● **Assignment**: Precise copying is required. Return the data below in full.
-------- Entries supplied
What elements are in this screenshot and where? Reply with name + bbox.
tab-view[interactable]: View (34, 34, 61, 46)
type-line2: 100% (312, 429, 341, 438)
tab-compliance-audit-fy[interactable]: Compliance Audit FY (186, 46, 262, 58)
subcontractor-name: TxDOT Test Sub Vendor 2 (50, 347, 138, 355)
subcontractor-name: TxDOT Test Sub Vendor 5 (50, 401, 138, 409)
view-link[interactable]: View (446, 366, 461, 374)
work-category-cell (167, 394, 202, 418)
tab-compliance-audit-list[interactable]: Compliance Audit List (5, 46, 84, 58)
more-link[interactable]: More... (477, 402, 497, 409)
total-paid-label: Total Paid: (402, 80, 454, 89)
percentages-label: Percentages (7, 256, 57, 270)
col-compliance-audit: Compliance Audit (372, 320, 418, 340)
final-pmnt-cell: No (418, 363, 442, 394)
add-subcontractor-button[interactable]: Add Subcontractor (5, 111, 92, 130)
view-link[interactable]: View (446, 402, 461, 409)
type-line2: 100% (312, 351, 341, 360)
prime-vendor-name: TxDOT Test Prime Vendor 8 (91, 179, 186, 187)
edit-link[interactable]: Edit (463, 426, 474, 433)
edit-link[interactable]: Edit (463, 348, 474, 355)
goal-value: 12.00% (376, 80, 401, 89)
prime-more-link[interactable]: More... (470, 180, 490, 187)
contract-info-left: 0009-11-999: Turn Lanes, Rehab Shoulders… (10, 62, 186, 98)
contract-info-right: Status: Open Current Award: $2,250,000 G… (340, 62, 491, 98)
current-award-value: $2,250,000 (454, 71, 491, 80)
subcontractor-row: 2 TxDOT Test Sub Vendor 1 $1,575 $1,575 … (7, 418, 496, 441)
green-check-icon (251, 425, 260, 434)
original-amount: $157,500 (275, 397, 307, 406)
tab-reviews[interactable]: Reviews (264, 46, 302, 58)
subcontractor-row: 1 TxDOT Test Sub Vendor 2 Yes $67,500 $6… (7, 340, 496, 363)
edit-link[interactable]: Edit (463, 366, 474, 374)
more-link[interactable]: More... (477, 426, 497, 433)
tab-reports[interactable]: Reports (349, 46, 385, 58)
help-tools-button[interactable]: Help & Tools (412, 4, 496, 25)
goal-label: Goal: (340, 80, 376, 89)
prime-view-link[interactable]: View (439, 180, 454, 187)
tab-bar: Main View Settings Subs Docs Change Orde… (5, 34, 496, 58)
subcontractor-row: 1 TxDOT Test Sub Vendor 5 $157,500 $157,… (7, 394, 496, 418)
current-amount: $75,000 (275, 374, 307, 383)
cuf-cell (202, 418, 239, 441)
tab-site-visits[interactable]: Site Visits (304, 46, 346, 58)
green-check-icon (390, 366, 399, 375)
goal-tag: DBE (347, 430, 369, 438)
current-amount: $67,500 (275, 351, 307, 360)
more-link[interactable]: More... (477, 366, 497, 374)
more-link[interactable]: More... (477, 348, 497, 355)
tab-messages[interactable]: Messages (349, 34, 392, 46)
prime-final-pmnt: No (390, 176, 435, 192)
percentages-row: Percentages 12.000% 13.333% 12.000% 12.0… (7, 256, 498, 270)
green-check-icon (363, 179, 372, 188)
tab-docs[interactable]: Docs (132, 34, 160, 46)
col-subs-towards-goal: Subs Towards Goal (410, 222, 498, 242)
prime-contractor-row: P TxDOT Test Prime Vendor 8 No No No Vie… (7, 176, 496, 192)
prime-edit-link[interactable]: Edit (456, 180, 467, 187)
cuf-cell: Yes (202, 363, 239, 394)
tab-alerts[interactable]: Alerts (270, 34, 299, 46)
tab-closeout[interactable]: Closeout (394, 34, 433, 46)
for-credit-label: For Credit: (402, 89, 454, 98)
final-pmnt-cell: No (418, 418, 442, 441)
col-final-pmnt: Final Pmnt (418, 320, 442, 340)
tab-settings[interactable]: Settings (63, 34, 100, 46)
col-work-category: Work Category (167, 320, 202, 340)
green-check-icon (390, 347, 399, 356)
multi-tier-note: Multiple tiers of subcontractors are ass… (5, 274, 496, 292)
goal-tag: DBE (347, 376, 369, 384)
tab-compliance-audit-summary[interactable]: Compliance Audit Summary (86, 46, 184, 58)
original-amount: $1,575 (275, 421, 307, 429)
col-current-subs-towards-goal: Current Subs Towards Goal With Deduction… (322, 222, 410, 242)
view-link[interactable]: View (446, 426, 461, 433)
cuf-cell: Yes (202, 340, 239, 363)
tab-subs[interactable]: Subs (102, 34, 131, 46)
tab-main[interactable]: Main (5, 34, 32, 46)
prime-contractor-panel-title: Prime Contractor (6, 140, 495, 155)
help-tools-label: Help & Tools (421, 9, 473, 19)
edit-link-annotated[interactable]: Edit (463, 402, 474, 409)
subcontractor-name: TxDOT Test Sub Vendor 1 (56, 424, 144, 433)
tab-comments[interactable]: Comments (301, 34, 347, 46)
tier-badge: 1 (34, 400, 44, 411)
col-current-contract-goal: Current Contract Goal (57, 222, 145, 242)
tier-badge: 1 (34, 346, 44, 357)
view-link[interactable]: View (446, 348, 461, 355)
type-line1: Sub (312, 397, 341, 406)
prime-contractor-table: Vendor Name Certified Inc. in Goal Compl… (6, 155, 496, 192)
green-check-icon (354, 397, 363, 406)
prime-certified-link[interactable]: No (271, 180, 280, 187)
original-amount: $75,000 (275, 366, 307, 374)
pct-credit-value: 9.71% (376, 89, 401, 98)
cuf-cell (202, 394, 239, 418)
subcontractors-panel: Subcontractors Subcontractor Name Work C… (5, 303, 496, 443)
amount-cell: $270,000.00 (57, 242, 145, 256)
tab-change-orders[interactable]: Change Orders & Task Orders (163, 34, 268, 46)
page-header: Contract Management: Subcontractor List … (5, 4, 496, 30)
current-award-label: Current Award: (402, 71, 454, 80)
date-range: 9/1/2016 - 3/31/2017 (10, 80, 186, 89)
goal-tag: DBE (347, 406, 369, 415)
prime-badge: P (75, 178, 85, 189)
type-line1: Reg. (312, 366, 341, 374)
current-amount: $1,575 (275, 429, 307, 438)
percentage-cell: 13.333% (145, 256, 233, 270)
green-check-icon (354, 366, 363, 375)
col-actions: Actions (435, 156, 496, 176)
----------------
● **Expected answer**:
What elements are in this screenshot and where? Reply with name + bbox.
tab-view[interactable]: View (34, 34, 61, 46)
type-line2: 100% (312, 429, 341, 438)
tab-compliance-audit-fy[interactable]: Compliance Audit FY (186, 46, 262, 58)
subcontractor-name: TxDOT Test Sub Vendor 2 (50, 347, 138, 355)
subcontractor-name: TxDOT Test Sub Vendor 5 (50, 401, 138, 409)
view-link[interactable]: View (446, 366, 461, 374)
work-category-cell (167, 394, 202, 418)
tab-compliance-audit-list[interactable]: Compliance Audit List (5, 46, 84, 58)
more-link[interactable]: More... (477, 402, 497, 409)
total-paid-label: Total Paid: (402, 80, 454, 89)
percentages-label: Percentages (7, 256, 57, 270)
col-compliance-audit: Compliance Audit (372, 320, 418, 340)
final-pmnt-cell: No (418, 363, 442, 394)
add-subcontractor-button[interactable]: Add Subcontractor (5, 111, 92, 130)
view-link[interactable]: View (446, 402, 461, 409)
type-line2: 100% (312, 351, 341, 360)
prime-vendor-name: TxDOT Test Prime Vendor 8 (91, 179, 186, 187)
edit-link[interactable]: Edit (463, 426, 474, 433)
edit-link[interactable]: Edit (463, 348, 474, 355)
goal-value: 12.00% (376, 80, 401, 89)
prime-more-link[interactable]: More... (470, 180, 490, 187)
contract-info-left: 0009-11-999: Turn Lanes, Rehab Shoulders… (10, 62, 186, 98)
contract-info-right: Status: Open Current Award: $2,250,000 G… (340, 62, 491, 98)
current-award-value: $2,250,000 (454, 71, 491, 80)
subcontractor-row: 2 TxDOT Test Sub Vendor 1 $1,575 $1,575 … (7, 418, 496, 441)
green-check-icon (251, 425, 260, 434)
original-amount: $157,500 (275, 397, 307, 406)
tab-reviews[interactable]: Reviews (264, 46, 302, 58)
subcontractor-row: 1 TxDOT Test Sub Vendor 2 Yes $67,500 $6… (7, 340, 496, 363)
edit-link[interactable]: Edit (463, 366, 474, 374)
more-link[interactable]: More... (477, 426, 497, 433)
tab-reports[interactable]: Reports (349, 46, 385, 58)
help-tools-button[interactable]: Help & Tools (412, 4, 496, 25)
goal-label: Goal: (340, 80, 376, 89)
prime-view-link[interactable]: View (439, 180, 454, 187)
tab-bar: Main View Settings Subs Docs Change Orde… (5, 34, 496, 58)
subcontractor-row: 1 TxDOT Test Sub Vendor 5 $157,500 $157,… (7, 394, 496, 418)
current-amount: $75,000 (275, 374, 307, 383)
cuf-cell (202, 418, 239, 441)
tab-site-visits[interactable]: Site Visits (304, 46, 346, 58)
green-check-icon (390, 366, 399, 375)
goal-tag: DBE (347, 430, 369, 438)
current-amount: $67,500 (275, 351, 307, 360)
more-link[interactable]: More... (477, 366, 497, 374)
more-link[interactable]: More... (477, 348, 497, 355)
tab-messages[interactable]: Messages (349, 34, 392, 46)
prime-final-pmnt: No (390, 176, 435, 192)
percentages-row: Percentages 12.000% 13.333% 12.000% 12.0… (7, 256, 498, 270)
green-check-icon (363, 179, 372, 188)
tab-docs[interactable]: Docs (132, 34, 160, 46)
col-subs-towards-goal: Subs Towards Goal (410, 222, 498, 242)
prime-contractor-row: P TxDOT Test Prime Vendor 8 No No No Vie… (7, 176, 496, 192)
prime-edit-link[interactable]: Edit (456, 180, 467, 187)
cuf-cell: Yes (202, 363, 239, 394)
tab-alerts[interactable]: Alerts (270, 34, 299, 46)
tab-closeout[interactable]: Closeout (394, 34, 433, 46)
for-credit-label: For Credit: (402, 89, 454, 98)
final-pmnt-cell: No (418, 418, 442, 441)
col-final-pmnt: Final Pmnt (418, 320, 442, 340)
tab-settings[interactable]: Settings (63, 34, 100, 46)
col-work-category: Work Category (167, 320, 202, 340)
green-check-icon (390, 347, 399, 356)
multi-tier-note: Multiple tiers of subcontractors are ass… (5, 274, 496, 292)
goal-tag: DBE (347, 376, 369, 384)
tab-compliance-audit-summary[interactable]: Compliance Audit Summary (86, 46, 184, 58)
original-amount: $1,575 (275, 421, 307, 429)
col-current-subs-towards-goal: Current Subs Towards Goal With Deduction… (322, 222, 410, 242)
view-link[interactable]: View (446, 426, 461, 433)
cuf-cell: Yes (202, 340, 239, 363)
tab-subs[interactable]: Subs (102, 34, 131, 46)
tab-main[interactable]: Main (5, 34, 32, 46)
prime-contractor-panel-title: Prime Contractor (6, 140, 495, 155)
help-tools-label: Help & Tools (421, 9, 473, 19)
edit-link-annotated[interactable]: Edit (463, 402, 474, 409)
subcontractor-name: TxDOT Test Sub Vendor 1 (56, 424, 144, 433)
tab-comments[interactable]: Comments (301, 34, 347, 46)
tier-badge: 1 (34, 400, 44, 411)
col-current-contract-goal: Current Contract Goal (57, 222, 145, 242)
tier-badge: 1 (34, 346, 44, 357)
view-link[interactable]: View (446, 348, 461, 355)
type-line1: Sub (312, 397, 341, 406)
prime-contractor-table: Vendor Name Certified Inc. in Goal Compl… (6, 155, 496, 192)
green-check-icon (354, 397, 363, 406)
prime-certified-link[interactable]: No (271, 180, 280, 187)
original-amount: $75,000 (275, 366, 307, 374)
pct-credit-value: 9.71% (376, 89, 401, 98)
cuf-cell (202, 394, 239, 418)
subcontractors-panel: Subcontractors Subcontractor Name Work C… (5, 303, 496, 443)
amount-cell: $270,000.00 (57, 242, 145, 256)
tab-change-orders[interactable]: Change Orders & Task Orders (163, 34, 268, 46)
page-header: Contract Management: Subcontractor List … (5, 4, 496, 30)
current-award-label: Current Award: (402, 71, 454, 80)
date-range: 9/1/2016 - 3/31/2017 (10, 80, 186, 89)
goal-tag: DBE (347, 406, 369, 415)
prime-badge: P (75, 178, 85, 189)
type-line1: Reg. (312, 366, 341, 374)
current-amount: $1,575 (275, 429, 307, 438)
percentage-cell: 13.333% (145, 256, 233, 270)
green-check-icon (354, 366, 363, 375)
col-actions: Actions (435, 156, 496, 176)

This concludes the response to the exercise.